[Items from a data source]

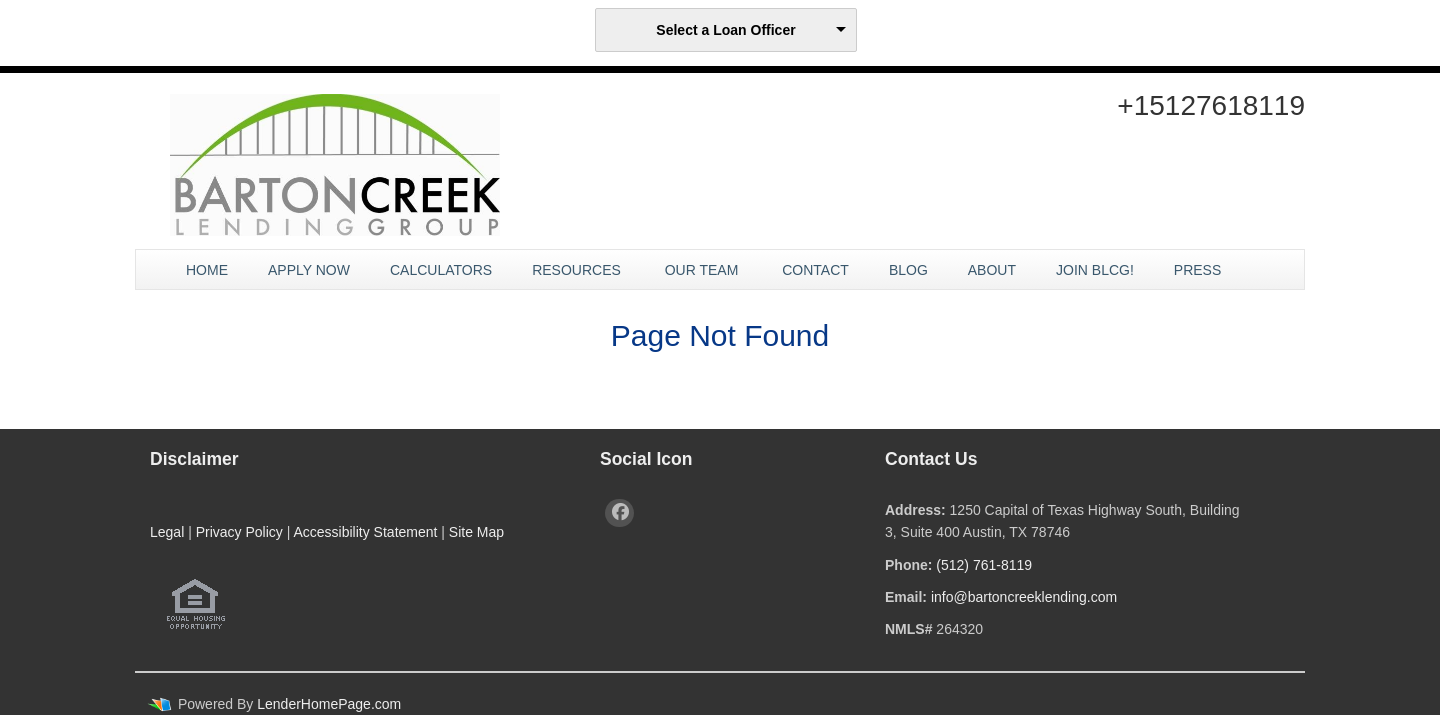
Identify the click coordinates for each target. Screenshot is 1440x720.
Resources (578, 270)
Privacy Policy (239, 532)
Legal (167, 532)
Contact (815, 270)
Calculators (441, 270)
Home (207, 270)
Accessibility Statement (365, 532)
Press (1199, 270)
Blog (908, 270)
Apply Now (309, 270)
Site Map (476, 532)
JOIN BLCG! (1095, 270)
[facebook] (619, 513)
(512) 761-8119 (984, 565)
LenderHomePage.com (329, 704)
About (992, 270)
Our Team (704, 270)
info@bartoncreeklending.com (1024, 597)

---

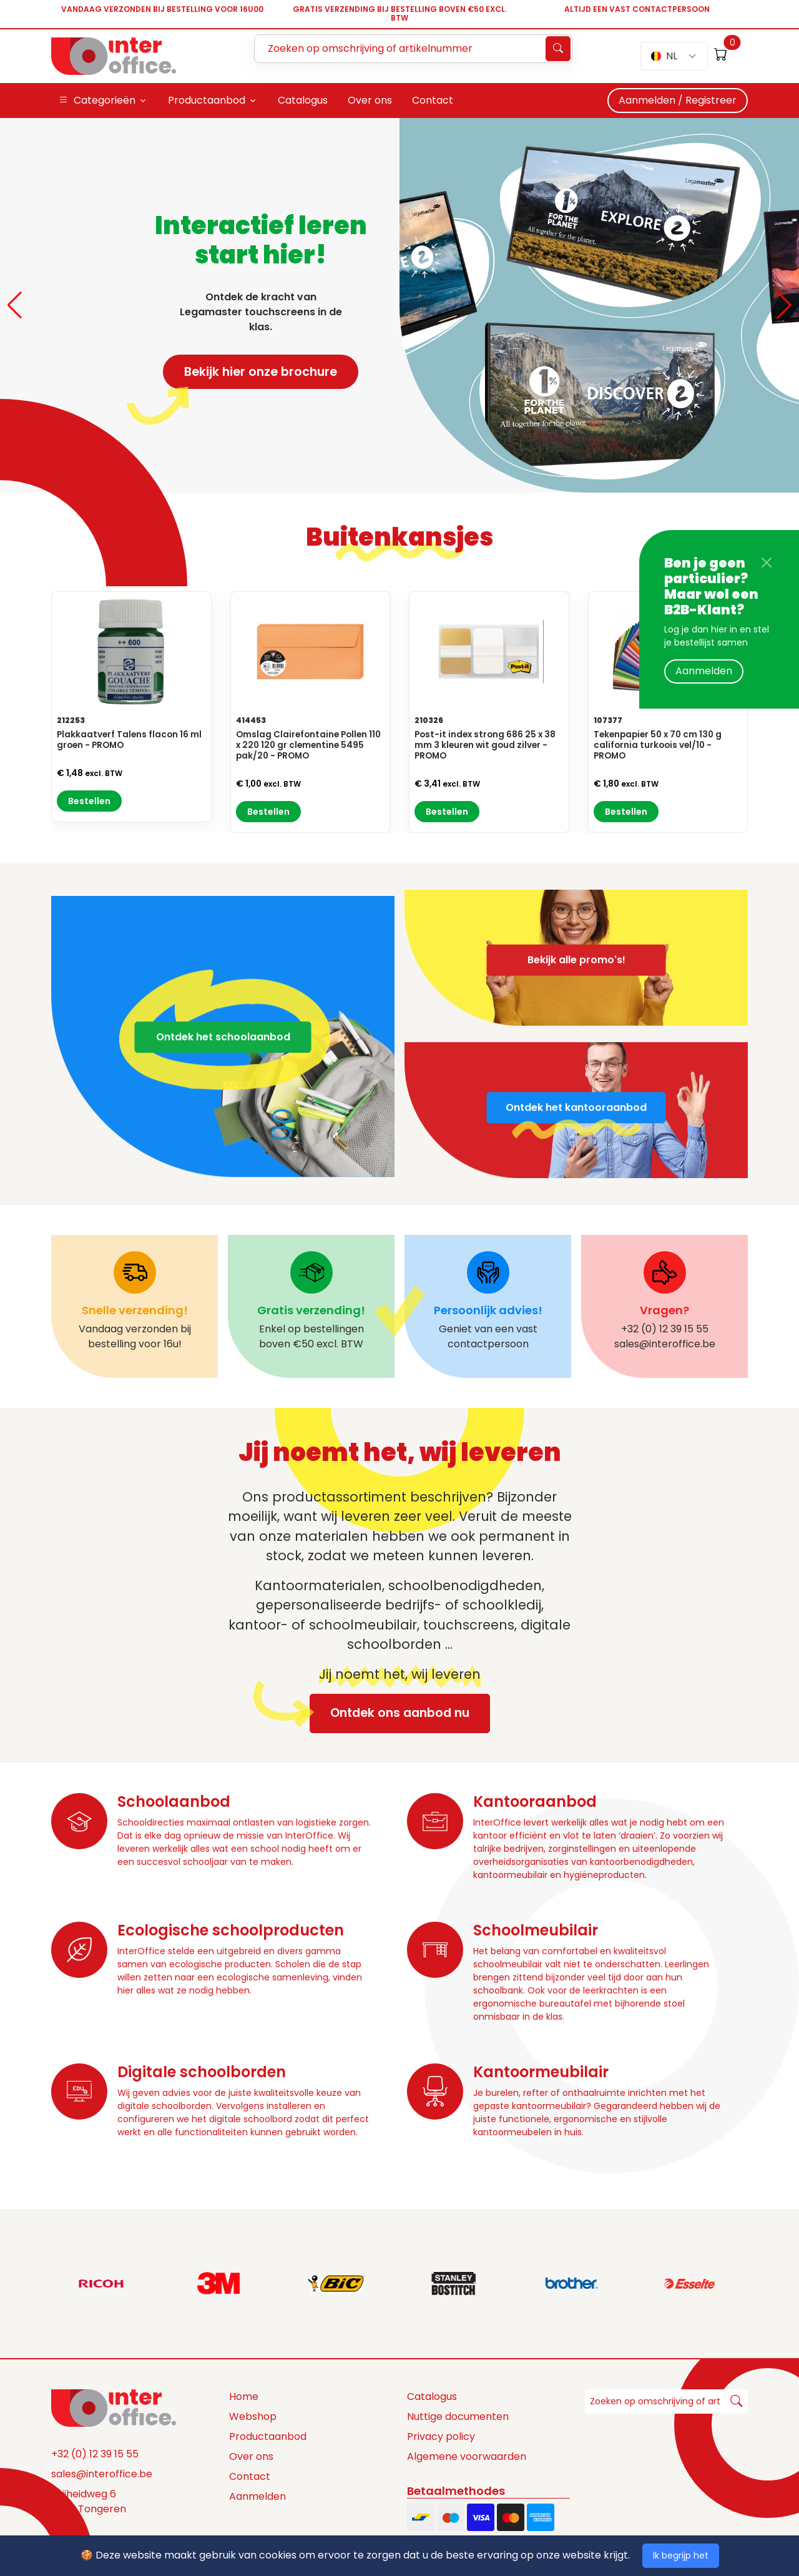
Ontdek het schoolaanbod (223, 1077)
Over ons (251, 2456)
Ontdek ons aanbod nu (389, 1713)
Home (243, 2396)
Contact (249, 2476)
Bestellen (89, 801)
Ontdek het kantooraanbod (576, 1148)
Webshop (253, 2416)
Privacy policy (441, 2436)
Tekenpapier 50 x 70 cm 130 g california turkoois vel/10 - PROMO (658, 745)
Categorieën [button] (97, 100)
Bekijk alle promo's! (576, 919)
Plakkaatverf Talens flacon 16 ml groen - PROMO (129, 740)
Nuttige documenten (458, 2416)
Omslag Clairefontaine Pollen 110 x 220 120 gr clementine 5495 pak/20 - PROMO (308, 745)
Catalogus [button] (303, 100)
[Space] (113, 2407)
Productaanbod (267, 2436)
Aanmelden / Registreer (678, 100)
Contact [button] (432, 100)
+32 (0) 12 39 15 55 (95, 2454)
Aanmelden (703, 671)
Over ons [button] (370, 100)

■ **Directions**
Would you output, from the records above, exactly the run of lines that starts at the line containing "Catalogus [button] (303, 100)" and ends at the line containing "Over ons [button] (370, 100)", and only that run?

■ **Answer area**
Catalogus [button] (303, 100)
[Space] (113, 2407)
Productaanbod (267, 2436)
Aanmelden / Registreer (678, 100)
Contact [button] (432, 100)
+32 (0) 12 39 15 55 (95, 2454)
Aanmelden (703, 671)
Over ons [button] (370, 100)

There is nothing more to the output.